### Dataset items
※

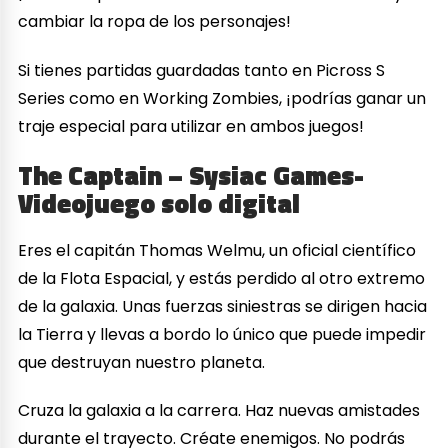
cambiar la ropa de los personajes!
Si tienes partidas guardadas tanto en Picross S
Series como en Working Zombies, ¡podrías ganar un
traje especial para utilizar en ambos juegos!
The Captain – Sysiac Games-
Videojuego solo digital
Eres el capitán Thomas Welmu, un oficial científico
de la Flota Espacial, y estás perdido al otro extremo
de la galaxia. Unas fuerzas siniestras se dirigen hacia
la Tierra y llevas a bordo lo único que puede impedir
que destruyan nuestro planeta.
Cruza la galaxia a la carrera. Haz nuevas amistades
durante el trayecto. Créate enemigos. No podrás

※

### What the task requires
Lines in the records above that carry the word "galaxia" are to be located and copied.

### Task response
de la galaxia. Unas fuerzas siniestras se dirigen hacia
Cruza la galaxia a la carrera. Haz nuevas amistades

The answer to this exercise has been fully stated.